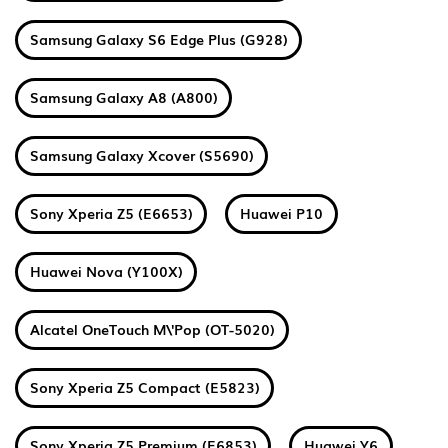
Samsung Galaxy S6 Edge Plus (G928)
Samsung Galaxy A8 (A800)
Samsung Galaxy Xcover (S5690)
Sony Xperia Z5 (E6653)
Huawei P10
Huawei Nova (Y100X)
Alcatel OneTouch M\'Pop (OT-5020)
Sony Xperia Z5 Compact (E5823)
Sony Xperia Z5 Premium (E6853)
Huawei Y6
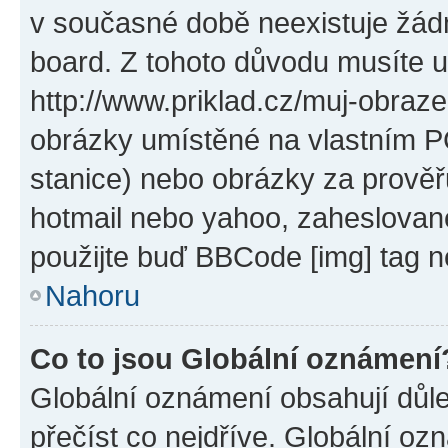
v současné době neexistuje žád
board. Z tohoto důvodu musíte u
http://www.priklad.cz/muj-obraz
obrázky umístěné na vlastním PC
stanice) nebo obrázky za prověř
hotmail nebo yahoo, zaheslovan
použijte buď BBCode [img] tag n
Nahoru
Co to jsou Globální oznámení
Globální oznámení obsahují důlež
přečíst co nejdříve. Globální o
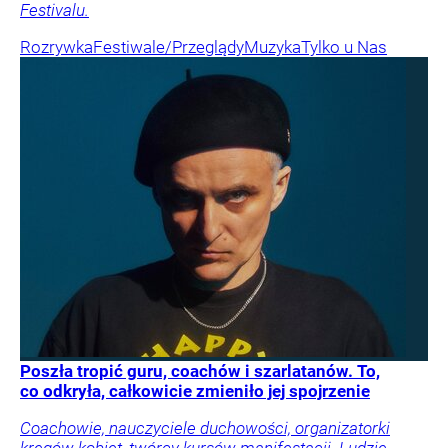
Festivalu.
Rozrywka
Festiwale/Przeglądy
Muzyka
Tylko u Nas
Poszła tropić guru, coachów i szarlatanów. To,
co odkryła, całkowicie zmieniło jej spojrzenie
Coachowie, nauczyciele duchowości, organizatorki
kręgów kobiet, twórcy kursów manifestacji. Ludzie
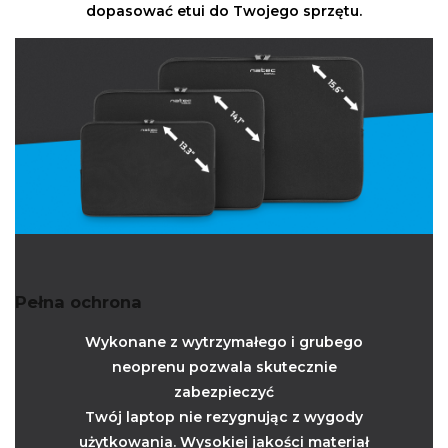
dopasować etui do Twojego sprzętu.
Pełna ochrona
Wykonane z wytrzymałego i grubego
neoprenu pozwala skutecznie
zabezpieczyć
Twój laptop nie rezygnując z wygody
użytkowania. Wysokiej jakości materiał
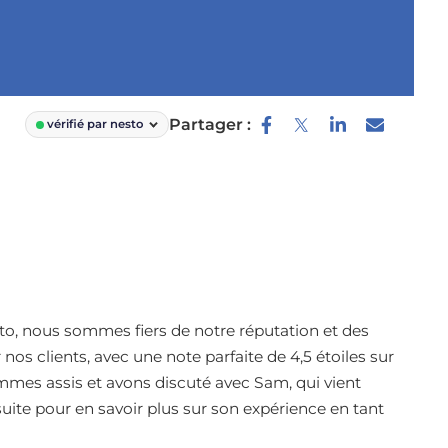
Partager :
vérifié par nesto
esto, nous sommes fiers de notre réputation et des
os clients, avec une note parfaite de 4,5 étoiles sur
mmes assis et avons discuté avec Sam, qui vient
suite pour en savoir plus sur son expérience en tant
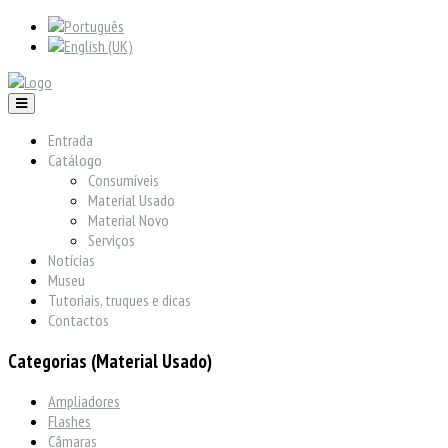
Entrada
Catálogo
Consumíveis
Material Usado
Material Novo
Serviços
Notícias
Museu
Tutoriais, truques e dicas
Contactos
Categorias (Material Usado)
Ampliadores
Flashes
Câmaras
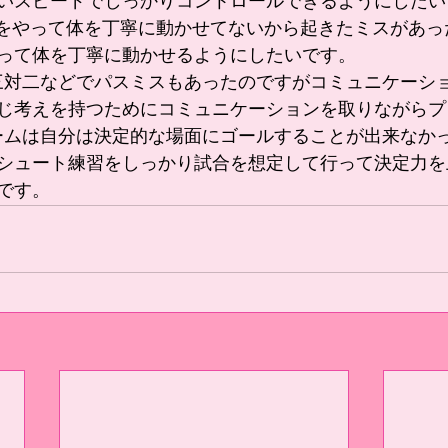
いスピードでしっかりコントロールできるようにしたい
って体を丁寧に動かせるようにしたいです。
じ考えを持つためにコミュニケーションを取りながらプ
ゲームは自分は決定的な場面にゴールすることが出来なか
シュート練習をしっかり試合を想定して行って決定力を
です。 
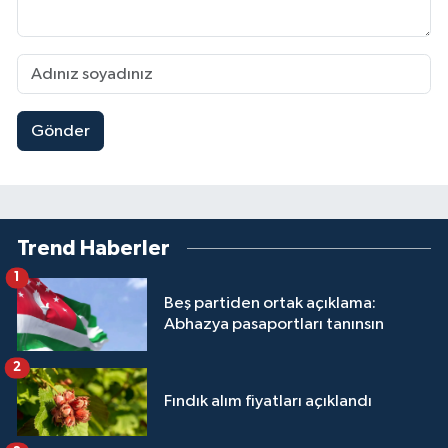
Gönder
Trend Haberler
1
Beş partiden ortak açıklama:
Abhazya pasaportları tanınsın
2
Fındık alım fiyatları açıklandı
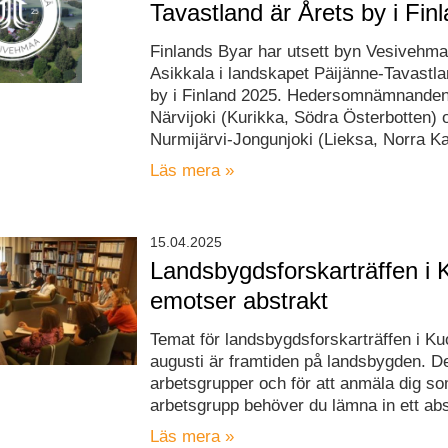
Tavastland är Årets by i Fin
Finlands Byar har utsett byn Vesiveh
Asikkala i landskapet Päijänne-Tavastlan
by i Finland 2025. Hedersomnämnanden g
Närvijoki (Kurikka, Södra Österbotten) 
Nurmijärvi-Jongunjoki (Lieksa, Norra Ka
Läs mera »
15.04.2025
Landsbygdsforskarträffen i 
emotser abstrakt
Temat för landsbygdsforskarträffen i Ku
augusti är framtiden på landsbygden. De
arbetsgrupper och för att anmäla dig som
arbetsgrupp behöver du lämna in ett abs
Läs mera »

WORK INSTRUCTION. A verbatim retyping of the listing, without any pictures, is the expected answer.

EXPECTED OUTPUT.
Samsung Galaxy S6 Edge Plus (G928)
Samsung Galaxy A8 (A800)
Samsung Galaxy Xcover (S5690)
Sony Xperia Z5 (E6653)
Huawei P10
Huawei Nova (Y100X)
Alcatel OneTouch M\'Pop (OT-5020)
Sony Xperia Z5 Compact (E5823)
Sony Xperia Z5 Premium (E6853)
Huawei Y6
v současné době neexistuje žád
board. Z tohoto důvodu musíte u
http://www.priklad.cz/muj-obraz
obrázky umístěné na vlastním PC
stanice) nebo obrázky za prověř
hotmail nebo yahoo, zaheslovan
použijte buď BBCode [img] tag n
Nahoru
Co to jsou Globální oznámení
Globální oznámení obsahují důlež
přečíst co nejdříve. Globální o
Festivalu.
Rozrywka
Festiwale/Przeglądy
Muzyka
Tylko u Nas
Poszła tropić guru, coachów i szarlatanów. To,
co odkryła, całkowicie zmieniło jej spojrzenie
Coachowie, nauczyciele duchowości, organizatorki
kręgów kobiet, twórcy kursów manifestacji. Ludzie
dopasować etui do Twojego sprzętu.
Pełna ochrona
Wykonane z wytrzymałego i grubego
neoprenu pozwala skutecznie
zabezpieczyć
Twój laptop nie rezygnując z wygody
użytkowania. Wysokiej jakości materiał
Partager :
vérifié par nesto
esto, nous sommes fiers de notre réputation et des
os clients, avec une note parfaite de 4,5 étoiles sur
mmes assis et avons discuté avec Sam, qui vient
suite pour en savoir plus sur son expérience en tant
Entrada
Catálogo
Consumíveis
Material Usado
Material Novo
Serviços
Notícias
Museu
Tutoriais, truques e dicas
Contactos
Categorias (Material Usado)
Ampliadores
Flashes
Câmaras
いスピードでしっかりコントロールできるようにしたい
って体を丁寧に動かせるようにしたいです。
じ考えを持つためにコミュニケーションを取りながらプ
ゲームは自分は決定的な場面にゴールすることが出来なか
シュート練習をしっかり試合を想定して行って決定力を
です。 
Gönder
Trend Haberler
1
Beş partiden ortak açıklama:
Abhazya pasaportları tanınsın
2
Fındık alım fiyatları açıklandı
Tavastland är Årets by i Fin
Finlands Byar har utsett byn Vesiveh
Asikkala i landskapet Päijänne-Tavastlan
by i Finland 2025. Hedersomnämnanden g
Närvijoki (Kurikka, Södra Österbotten) 
Nurmijärvi-Jongunjoki (Lieksa, Norra Ka
Läs mera »
15.04.2025
Landsbygdsforskarträffen i 
emotser abstrakt
Temat för landsbygdsforskarträffen i Ku
augusti är framtiden på landsbygden. De
arbetsgrupper och för att anmäla dig som
arbetsgrupp behöver du lämna in ett abs
Läs mera »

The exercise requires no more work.